** Opening Extracted information block **

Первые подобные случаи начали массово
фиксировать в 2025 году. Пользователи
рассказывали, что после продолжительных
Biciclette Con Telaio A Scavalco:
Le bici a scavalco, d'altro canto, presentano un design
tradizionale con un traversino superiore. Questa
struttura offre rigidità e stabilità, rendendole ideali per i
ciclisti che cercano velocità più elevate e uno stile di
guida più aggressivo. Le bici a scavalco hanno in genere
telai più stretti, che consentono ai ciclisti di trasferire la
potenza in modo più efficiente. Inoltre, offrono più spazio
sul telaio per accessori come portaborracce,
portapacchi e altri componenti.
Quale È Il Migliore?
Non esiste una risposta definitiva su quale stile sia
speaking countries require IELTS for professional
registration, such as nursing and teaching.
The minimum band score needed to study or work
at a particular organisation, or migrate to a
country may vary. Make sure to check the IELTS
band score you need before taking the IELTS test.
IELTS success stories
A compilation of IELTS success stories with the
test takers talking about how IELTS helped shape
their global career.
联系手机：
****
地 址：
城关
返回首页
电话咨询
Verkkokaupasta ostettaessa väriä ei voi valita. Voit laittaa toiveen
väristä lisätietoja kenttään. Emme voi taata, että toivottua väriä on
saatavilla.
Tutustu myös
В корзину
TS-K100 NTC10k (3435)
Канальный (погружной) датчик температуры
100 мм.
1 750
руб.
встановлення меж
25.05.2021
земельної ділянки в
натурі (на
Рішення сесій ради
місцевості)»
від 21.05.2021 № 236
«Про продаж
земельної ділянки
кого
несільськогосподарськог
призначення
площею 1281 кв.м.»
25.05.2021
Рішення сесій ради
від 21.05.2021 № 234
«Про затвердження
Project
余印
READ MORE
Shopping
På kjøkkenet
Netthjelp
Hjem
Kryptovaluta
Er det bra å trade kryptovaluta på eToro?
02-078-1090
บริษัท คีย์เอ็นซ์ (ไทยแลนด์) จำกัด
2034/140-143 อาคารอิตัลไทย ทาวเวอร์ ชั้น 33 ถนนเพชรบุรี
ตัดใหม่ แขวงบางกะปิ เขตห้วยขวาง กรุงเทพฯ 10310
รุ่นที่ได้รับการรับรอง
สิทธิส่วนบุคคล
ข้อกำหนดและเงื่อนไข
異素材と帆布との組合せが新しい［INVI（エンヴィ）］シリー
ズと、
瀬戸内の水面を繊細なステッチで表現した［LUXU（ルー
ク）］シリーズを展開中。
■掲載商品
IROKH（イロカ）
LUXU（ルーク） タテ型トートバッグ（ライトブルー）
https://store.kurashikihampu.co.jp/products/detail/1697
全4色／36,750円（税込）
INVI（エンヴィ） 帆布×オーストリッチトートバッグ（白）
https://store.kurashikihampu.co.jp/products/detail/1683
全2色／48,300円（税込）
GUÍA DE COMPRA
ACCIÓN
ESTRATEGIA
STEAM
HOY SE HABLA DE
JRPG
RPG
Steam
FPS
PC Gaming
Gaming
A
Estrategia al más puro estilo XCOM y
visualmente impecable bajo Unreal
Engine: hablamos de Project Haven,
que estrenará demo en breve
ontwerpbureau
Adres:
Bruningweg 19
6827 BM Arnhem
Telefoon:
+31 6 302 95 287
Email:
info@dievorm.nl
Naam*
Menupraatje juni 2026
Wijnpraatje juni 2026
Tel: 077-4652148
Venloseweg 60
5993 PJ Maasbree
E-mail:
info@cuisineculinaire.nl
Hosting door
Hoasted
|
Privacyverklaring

** Closing Extracted information block **

All of the lines above that carry the string "земельної" need to be found and copied.

земельної ділянки в
земельної ділянки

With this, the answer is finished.